▸ **AIM OF THE EXERCISE**: Every line of the data should be retyped with no difference from the original.

[Saved data entries]
[Start of section]
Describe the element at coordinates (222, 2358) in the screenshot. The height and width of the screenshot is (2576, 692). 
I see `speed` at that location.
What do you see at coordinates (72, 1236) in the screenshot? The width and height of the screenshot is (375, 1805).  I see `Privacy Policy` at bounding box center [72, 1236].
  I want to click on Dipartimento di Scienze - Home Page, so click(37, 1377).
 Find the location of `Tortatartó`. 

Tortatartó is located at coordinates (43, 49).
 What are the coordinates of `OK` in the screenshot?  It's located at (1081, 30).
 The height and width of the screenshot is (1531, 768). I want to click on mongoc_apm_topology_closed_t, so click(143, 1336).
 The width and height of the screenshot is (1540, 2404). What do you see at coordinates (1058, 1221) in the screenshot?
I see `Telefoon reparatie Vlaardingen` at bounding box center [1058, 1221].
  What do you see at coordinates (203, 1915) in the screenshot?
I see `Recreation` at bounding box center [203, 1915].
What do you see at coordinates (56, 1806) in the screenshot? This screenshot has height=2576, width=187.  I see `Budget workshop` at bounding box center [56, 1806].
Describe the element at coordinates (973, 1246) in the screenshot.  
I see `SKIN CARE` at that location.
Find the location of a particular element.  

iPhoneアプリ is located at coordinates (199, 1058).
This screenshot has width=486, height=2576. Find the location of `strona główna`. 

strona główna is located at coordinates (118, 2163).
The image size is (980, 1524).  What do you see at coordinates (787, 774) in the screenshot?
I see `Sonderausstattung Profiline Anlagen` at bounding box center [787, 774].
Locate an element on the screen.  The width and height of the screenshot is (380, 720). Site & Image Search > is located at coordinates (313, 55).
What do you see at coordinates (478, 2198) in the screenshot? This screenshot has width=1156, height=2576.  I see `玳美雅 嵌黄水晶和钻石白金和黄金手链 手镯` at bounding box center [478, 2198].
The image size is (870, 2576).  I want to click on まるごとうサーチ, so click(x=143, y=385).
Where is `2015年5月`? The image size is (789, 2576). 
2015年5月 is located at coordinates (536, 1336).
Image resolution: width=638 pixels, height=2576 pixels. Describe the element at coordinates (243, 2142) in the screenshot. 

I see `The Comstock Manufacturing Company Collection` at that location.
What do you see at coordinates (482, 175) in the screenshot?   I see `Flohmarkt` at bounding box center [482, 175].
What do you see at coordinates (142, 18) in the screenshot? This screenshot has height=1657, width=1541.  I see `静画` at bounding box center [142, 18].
[End of section]
▸ **EXPECTED ANSWER**:
Describe the element at coordinates (222, 2358) in the screenshot. The height and width of the screenshot is (2576, 692). 
I see `speed` at that location.
What do you see at coordinates (72, 1236) in the screenshot? The width and height of the screenshot is (375, 1805).  I see `Privacy Policy` at bounding box center [72, 1236].
  I want to click on Dipartimento di Scienze - Home Page, so click(37, 1377).
 Find the location of `Tortatartó`. 

Tortatartó is located at coordinates (43, 49).
 What are the coordinates of `OK` in the screenshot?  It's located at (1081, 30).
 The height and width of the screenshot is (1531, 768). I want to click on mongoc_apm_topology_closed_t, so click(143, 1336).
 The width and height of the screenshot is (1540, 2404). What do you see at coordinates (1058, 1221) in the screenshot?
I see `Telefoon reparatie Vlaardingen` at bounding box center [1058, 1221].
  What do you see at coordinates (203, 1915) in the screenshot?
I see `Recreation` at bounding box center [203, 1915].
What do you see at coordinates (56, 1806) in the screenshot? This screenshot has height=2576, width=187.  I see `Budget workshop` at bounding box center [56, 1806].
Describe the element at coordinates (973, 1246) in the screenshot.  
I see `SKIN CARE` at that location.
Find the location of a particular element.  

iPhoneアプリ is located at coordinates (199, 1058).
This screenshot has width=486, height=2576. Find the location of `strona główna`. 

strona główna is located at coordinates (118, 2163).
The image size is (980, 1524).  What do you see at coordinates (787, 774) in the screenshot?
I see `Sonderausstattung Profiline Anlagen` at bounding box center [787, 774].
Locate an element on the screen.  The width and height of the screenshot is (380, 720). Site & Image Search > is located at coordinates (313, 55).
What do you see at coordinates (478, 2198) in the screenshot? This screenshot has width=1156, height=2576.  I see `玳美雅 嵌黄水晶和钻石白金和黄金手链 手镯` at bounding box center [478, 2198].
The image size is (870, 2576).  I want to click on まるごとうサーチ, so click(x=143, y=385).
Where is `2015年5月`? The image size is (789, 2576). 
2015年5月 is located at coordinates (536, 1336).
Image resolution: width=638 pixels, height=2576 pixels. Describe the element at coordinates (243, 2142) in the screenshot. 

I see `The Comstock Manufacturing Company Collection` at that location.
What do you see at coordinates (482, 175) in the screenshot?   I see `Flohmarkt` at bounding box center [482, 175].
What do you see at coordinates (142, 18) in the screenshot? This screenshot has height=1657, width=1541.  I see `静画` at bounding box center [142, 18].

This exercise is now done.